The EUR/GBP pair is similarly jumpy in response to Brexit headlines. Disappointing Brexit developments tend to weaken the GBP and strengthen the EUR, causing spikes in volatility for this pair.
The Impact of Volatility on Traders and Economies
Volatility in the forex markets affects both active traders and the broader economy in several key ways. For traders, higher levels of volatility present both risks and opportunities. On the one hand, the larger intraday price swings associated with volatile pairs allow traders to potentially earn more from short-term positions. However, volatility also increases the risks of losses from unexpected reversals, false breaks, and wild price spikes. Only traders with a proper risk management plan in place and the skills to distinguish true trends from short-term noise should consider trading volatile currency pairs.

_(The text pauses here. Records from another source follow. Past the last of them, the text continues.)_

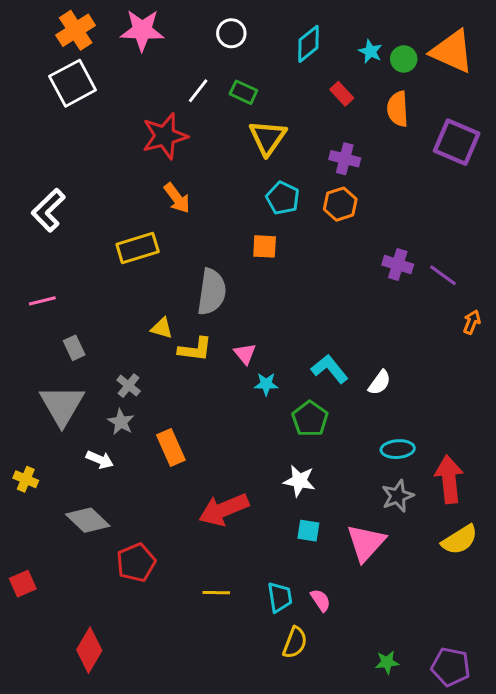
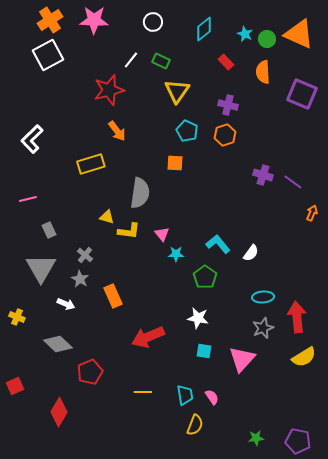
red diamond: (89, 650) -> (59, 412), moved

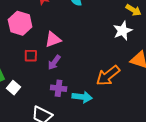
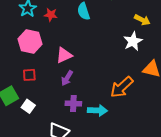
red square: (31, 56) -> (29, 75), moved

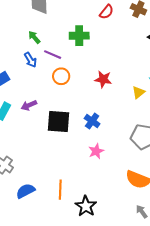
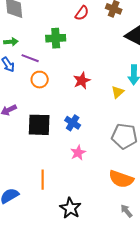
green arrow: (34, 37) -> (11, 42), turned 128
red star: (103, 79) -> (82, 81), turned -30
orange line: (60, 190) -> (43, 180), moved

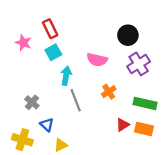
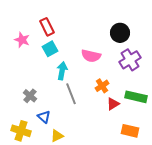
red triangle: (123, 125) -> (113, 104), moved
orange rectangle: (144, 129) -> (130, 131), moved

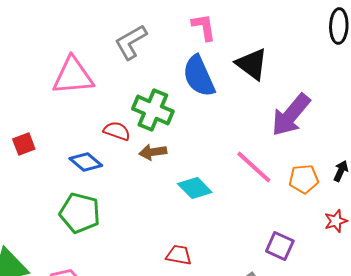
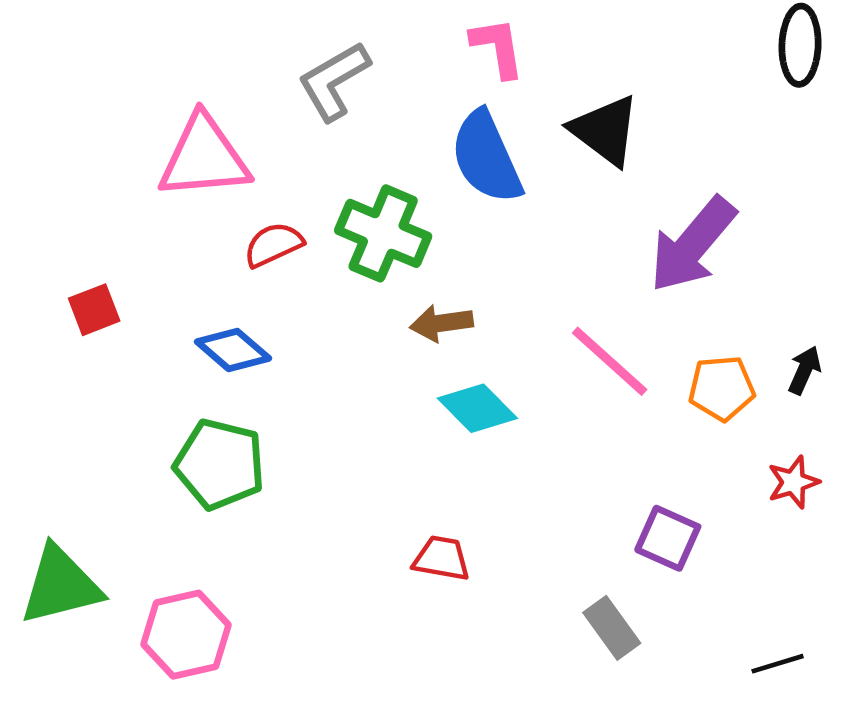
red semicircle: (117, 131) -> (273, 245), moved, turned -44
brown arrow: (153, 152) -> (441, 323), moved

For the overall economy, high currency volatility tends to discourage international trade and investment flows by making exchange rate valuations less certain and predictable. Businesses are less willing to engage in cross-border transactions when currency values are fluctuating sharply daily. Volatility also negatively impacts the tourism industry by making travel costs less stable and increasing exchange rate risks for travel providers. As such, economies with highly volatile currencies tend to experience lower levels of international trade, investment, and tourism activity compared to those with more stable currencies, all else equal. However, macroeconomic stability and the resolution of uncertainty can help reduce currency volatility over time and support a resumption of more normal economic activity.

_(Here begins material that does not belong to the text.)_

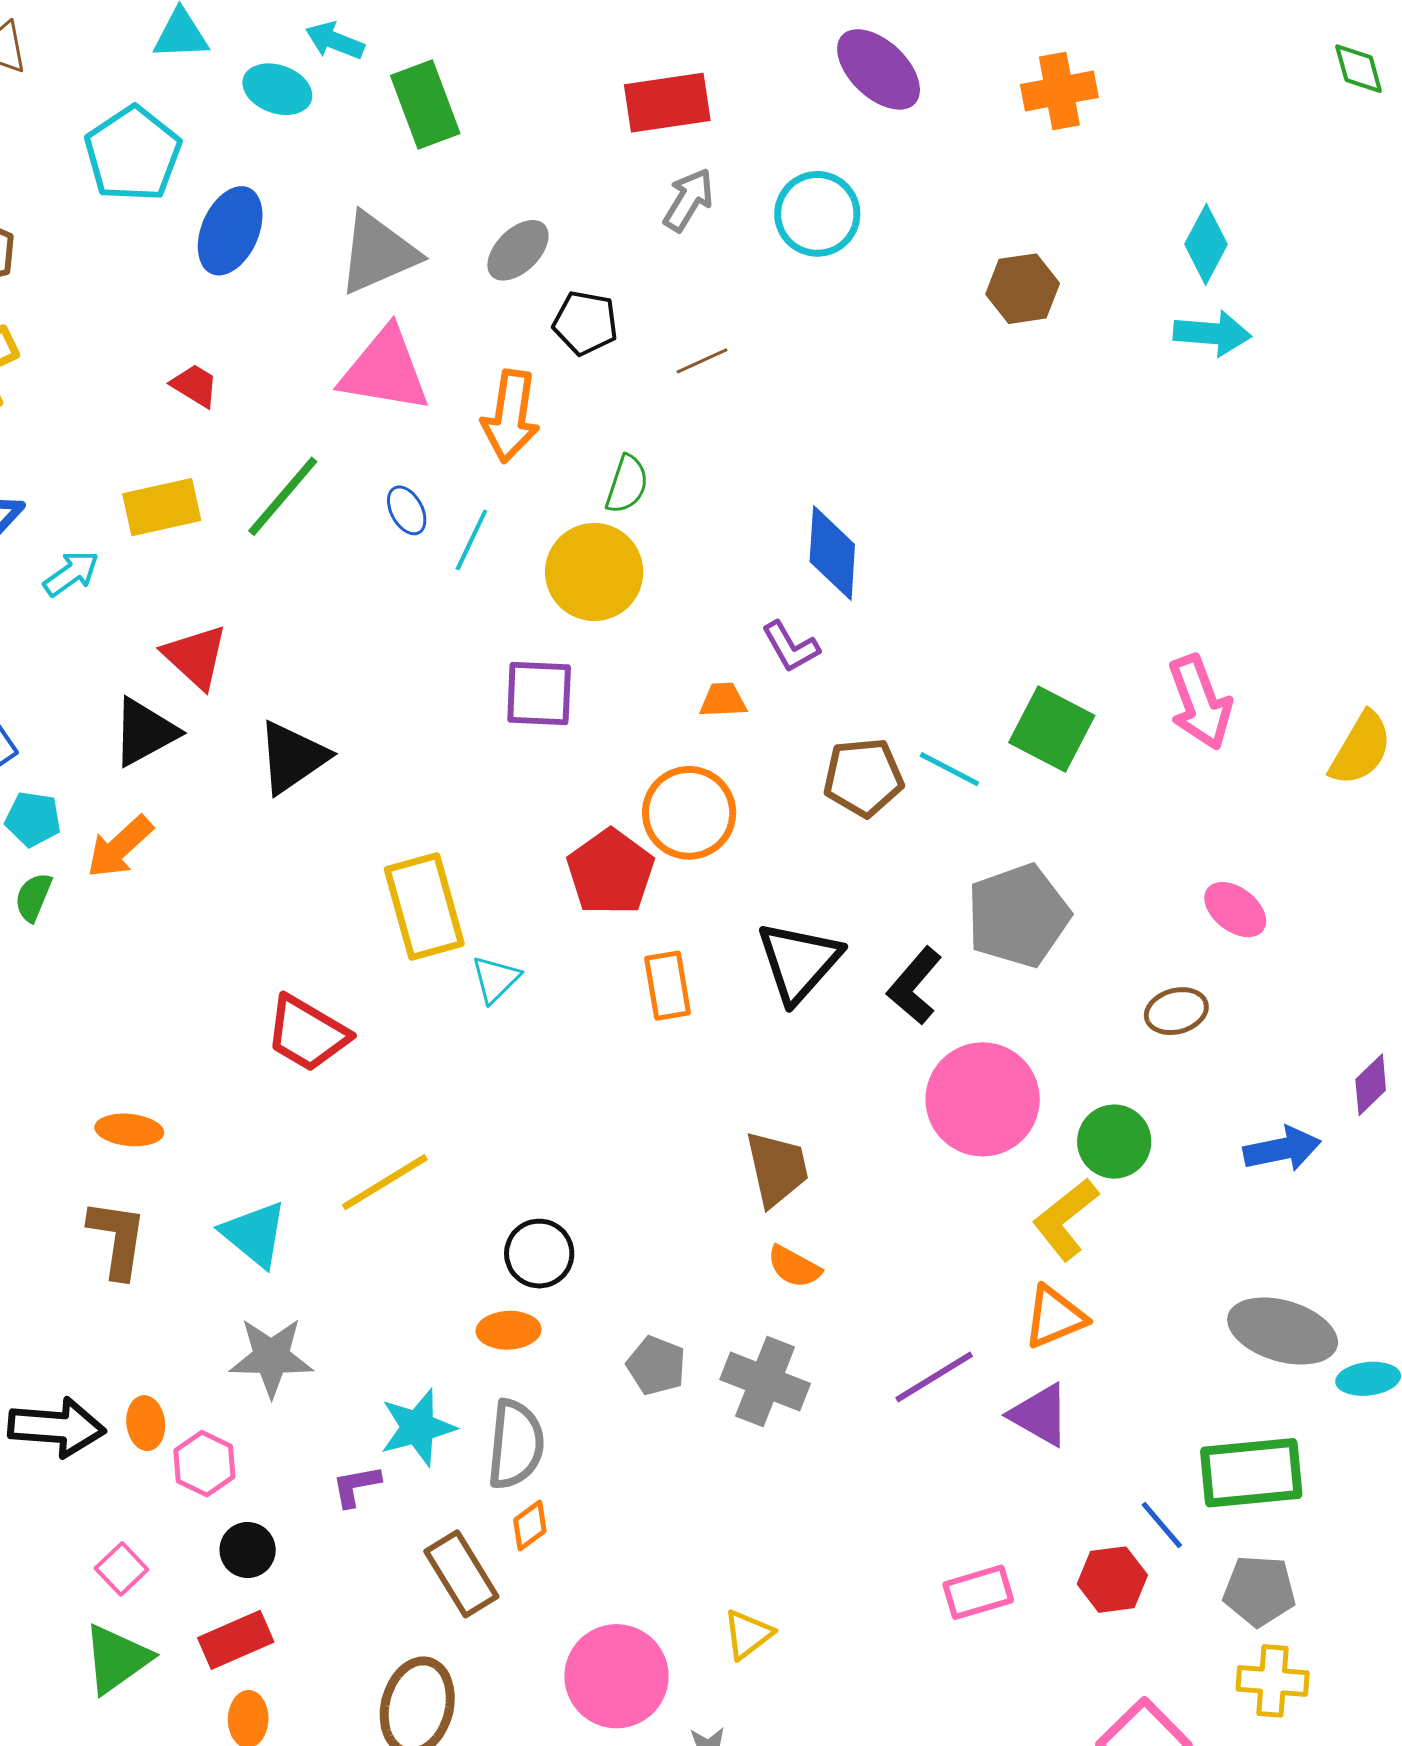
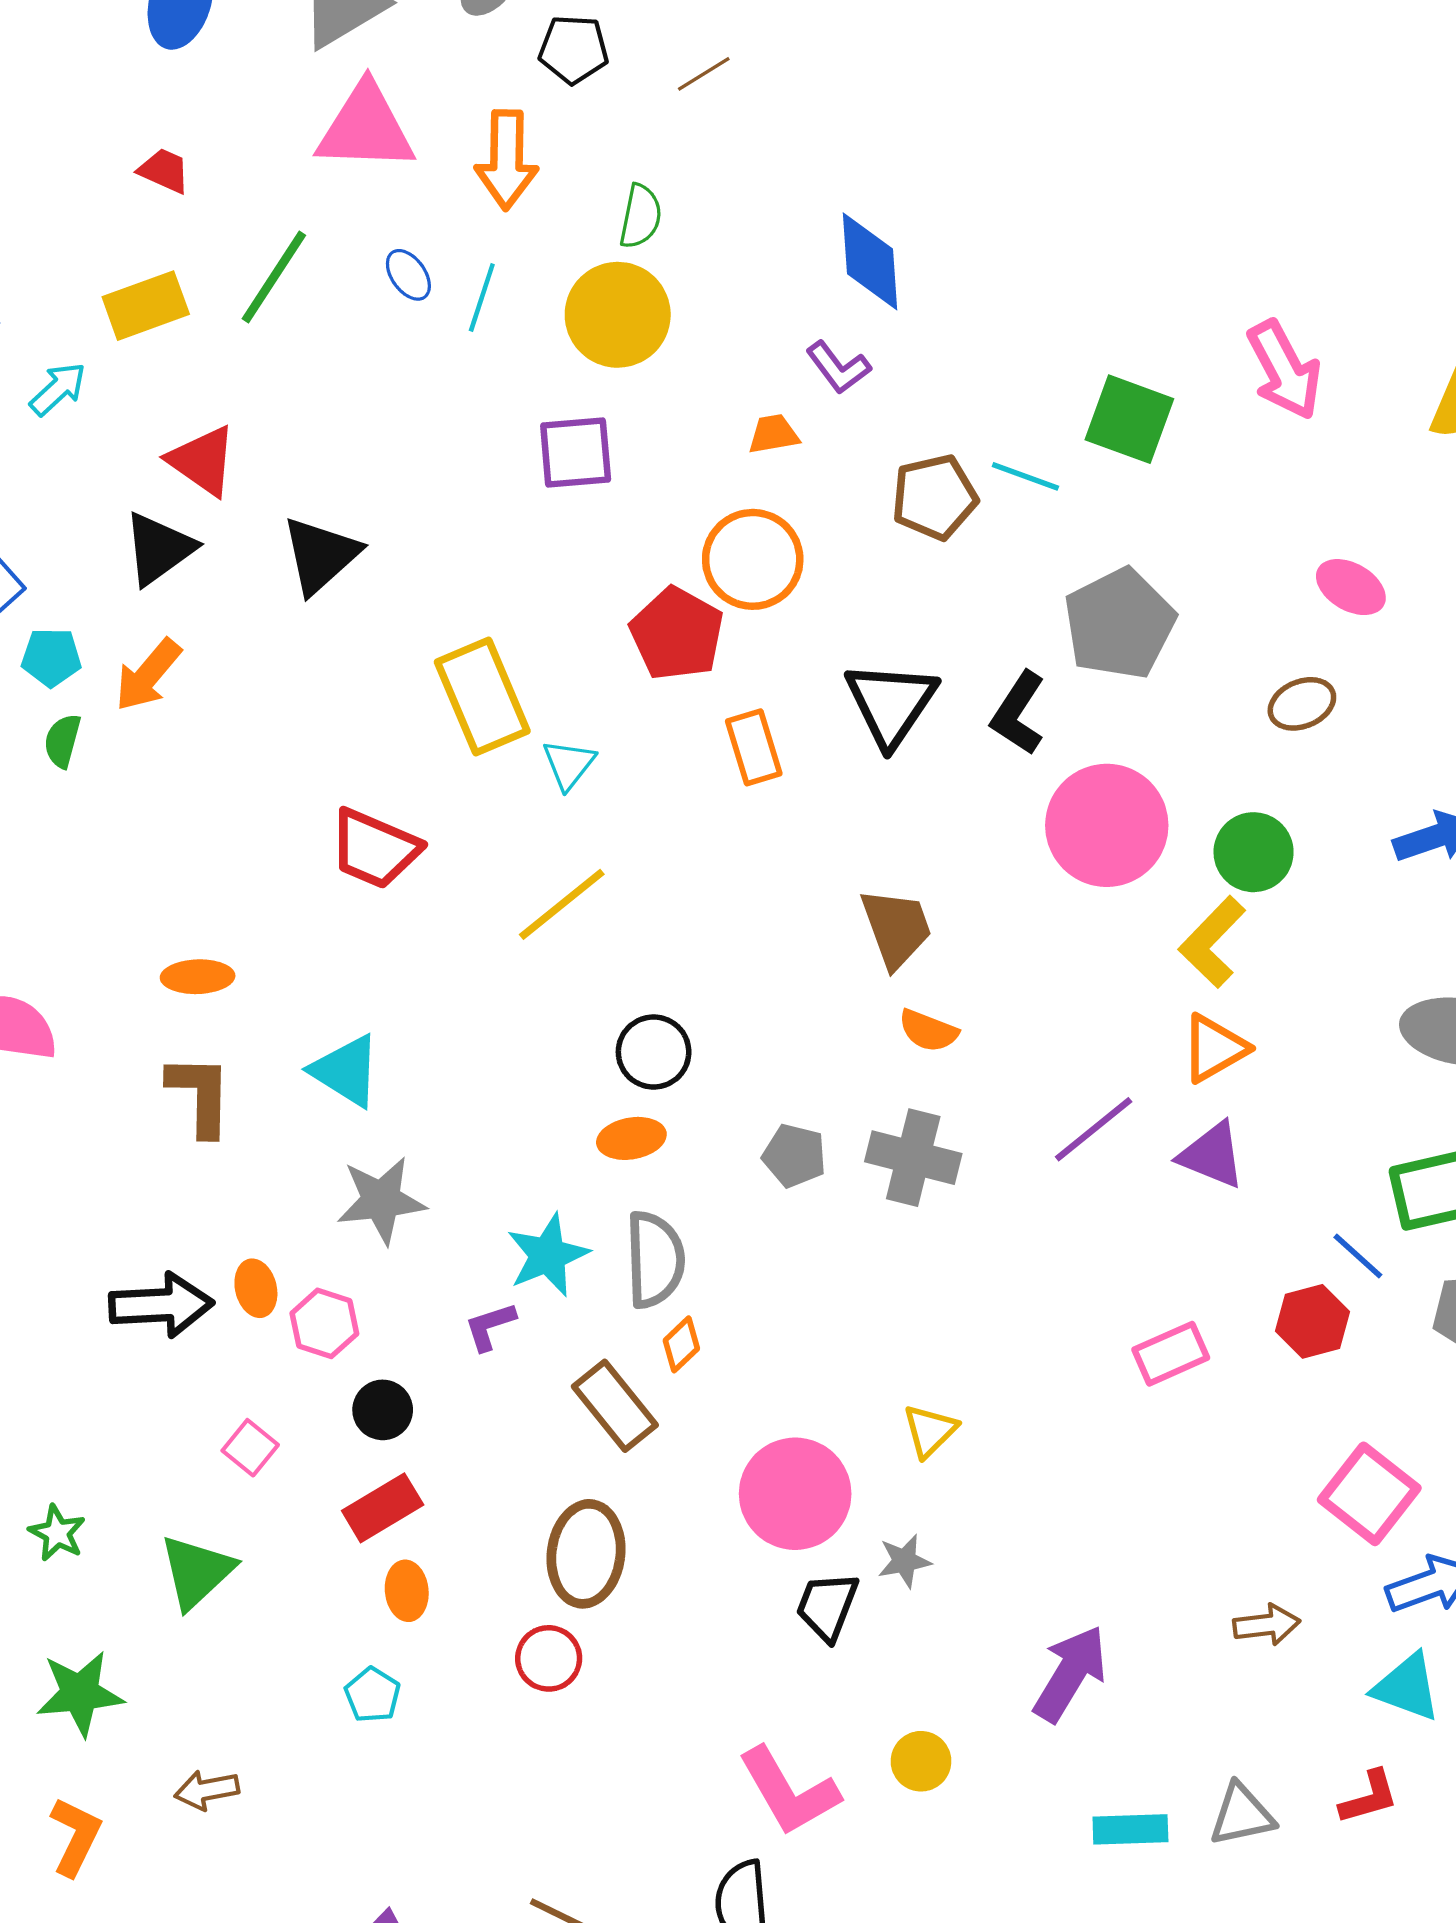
yellow line: (385, 1182) -> (562, 904), moved
green triangle: (117, 1659) -> (197, 1572), moved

Choosing the Right Volatility Strategy
For traders seeking to gain from volatility in the currency markets, choosing the appropriate strategy is essential. The key options include momentum trading, range trading, and volatility breakout strategies.
Momentum trading involves jumping into large moves as they are happening and riding the trend. This strategy works best with very volatile currency pairs that tend to have big, lasting price swings. However, momentum can reverse quickly, so traders must have a plan to exit positions promptly if the move stalls.

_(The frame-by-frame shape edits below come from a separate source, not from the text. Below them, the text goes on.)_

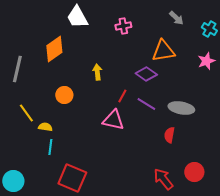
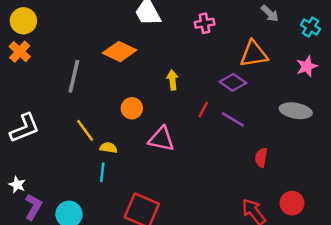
orange diamond: (54, 49) -> (120, 52), turned 60
gray ellipse: (181, 108) -> (296, 111), moved
pink triangle: (113, 120) -> (161, 139), moved
cyan line: (50, 147) -> (102, 172), moved

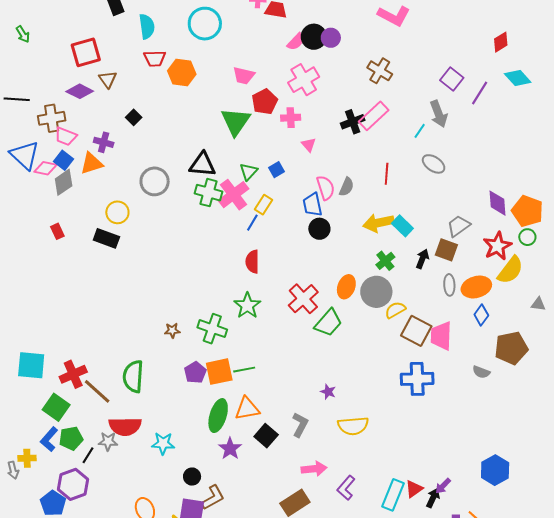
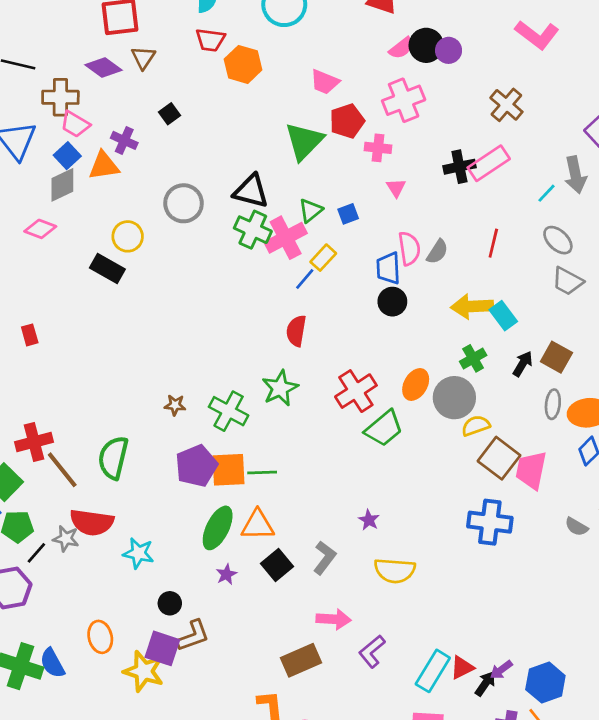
pink diamond: (46, 168) -> (40, 229), moved
gray trapezoid: (458, 226) -> (568, 281), moved, turned -125
red rectangle: (57, 231) -> (30, 335), moved
purple pentagon: (195, 373) -> (196, 466), size x1.4
purple star: (230, 449) -> (226, 574), size x0.7
blue hexagon: (495, 470) -> (545, 683), moved

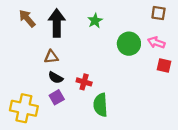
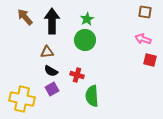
green circle: (129, 44) -> (85, 40), moved

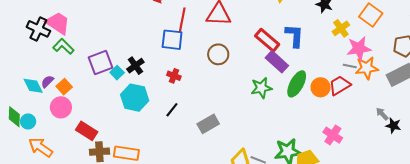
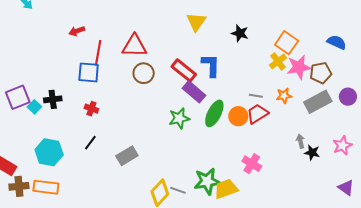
yellow cross: (341, 28) -> (278, 61), moved
pink star: (359, 48) -> (299, 67), moved
brown circle: (218, 54) -> (144, 73), moved
black cross: (135, 66) -> (53, 99), turned 30
gray line: (350, 66) -> (256, 96), moved
orange star: (367, 68) -> (284, 96), size x0.7
cyan hexagon: (135, 98) -> (49, 152), moved
gray arrow: (382, 114) -> (301, 141), turned 32

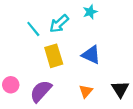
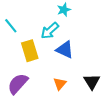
cyan arrow: (59, 24) -> (50, 31), moved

Range trading strategies seek to earnings from currencies fluctuating within predictable high and low boundaries. Volatile currencies that often bounce between identifiable support and resistance levels are ideal for this approach. Still, traders must have disciplined entry and exit rules to avoid being washed out at the highs or lows of the range.
Volatility breakout strategies involve waiting for a currency pair to break out of its recent trading range and then jumping in, betting that big moves tend to beget bigger moves. This can be an effective approach when volatility is building and a large move is expected. However, breakouts often fail, so traders must have tight stops to limit losses from false breaks.
Conclusion
In summary, the most volatile currency pairs on the forex market tend to be those where one currency is from a commodity-driven economy like Australia or New Zealand. They are also pairs involving currencies prone to bouts of heightened uncertainty, as is currently the case with the British Pound. While volatile currency markets present risks, they also offer experienced traders opportunities for larger gains by capitalizing on intraday price swings. With adequate risk management and a strong fundamental analysis of market drivers, even the most volatile pairs can be navigated successfully.